Even the very references to a "Christian Middle East" conceal an ugly animosity. Without Islam, the peoples of the Middle East would have remained as they were at the birth of Islam — mostly adherents of Eastern Orthodox Christianity. But it’s easy to forget that one of history’s most enduring, virulent, and bitter religious controversies was that between the Catholic Church in Rome and Eastern Orthodox Christianity in Constantinople — a rancor that persists still today. Eastern Orthodox Christians never forgot or forgave the sacking of Christian Constantinople by Western Crusaders in 1204. Nearly 800 years later, in 1999, Pope John Paul II sought to take a few small steps to heal the breach in the first visit of a Catholic pope to the Orthodox world in a thousand years. It was a start, but friction between East and West in a Christian Middle East would have remained much as it is today. Take Greece, for example: The Orthodox cause has been a powerful driver behind nationalism and anti-Western feeling there, and anti-Western passions in Greek politics as little as a decade ago echoed the same suspicions and virulent views of the West that we hear from many Islamist leaders today.

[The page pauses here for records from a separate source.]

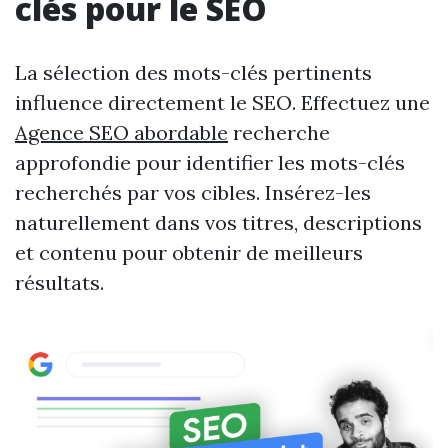
clés pour le SEO
La sélection des mots-clés pertinents
influence directement le SEO. Effectuez une
Agence SEO abordable
recherche
approfondie pour identifier les mots-clés
recherchés par vos cibles. Insérez-les
naturellement dans vos titres, descriptions
et contenu pour obtenir de meilleurs
résultats.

The culture of the Orthodox Church differs sharply from the Western post-Enlightenment ethos, which emphasizes secularism, capitalism, and the primacy of the individual. It still maintains residual fears about the West that parallel in many ways current Muslim insecurities: fears of Western missionary proselytism, a tendency to perceive religion as a key vehicle for the protection and preservation of their own communities and culture, and a suspicion of the "corrupted" and imperial character of the West. Indeed, in an Orthodox Christian Middle East, Moscow would enjoy special influence, even today, as the last major center of Eastern Orthodoxy. The Orthodox world would have remained a key geopolitical arena of East-West rivalry in the Cold War. Samuel Huntington, after all, included the Orthodox Christian world among several civilizations embroiled in a cultural clash with the West.

 

47of74

(18,470 posts)
3. Yeah, unlike what that chest thumping Orange One and his followers say...
Sun Nov 27, 2016, 11:53 PM
Nov 2016

...it's not the religion that's the problem. It's the extremists of every religion that cause all this crap. Take away the religion and all the hatreds would still be there, they'd just find something else to latch on to and use as an excuse for their hatred.

Kolesar

(31,182 posts)
4. There were no hatreds in Ireland until the Protestants...
Sat Dec 17, 2016, 09:49 AM
Dec 2016

...decided that they had to stomp any Catholic ascension to the English throne by invading and dividing the country. The Protestants objected to Papism and the changes it made to Biblical Christianity and replaced it with something that is as arbitrary and contrived as Catholicism.

 

rug

(82,333 posts)
7. The hatreds go back to the English invasions hundreds of years earlier.
Sat Dec 17, 2016, 10:25 AM
Dec 2016

Long before Henry and the English version of the Reformation, which was more a matter of political power and ecclesiology than theology.

Kolesar

(31,182 posts)
8. The scale is quite different.
Mon Dec 19, 2016, 10:27 AM
Dec 2016

If you are Netflixing, look for the documentary called "Armistice". It broadly addresses the contemporary impact of actions 100 years ago. Good use of a dark winter evening.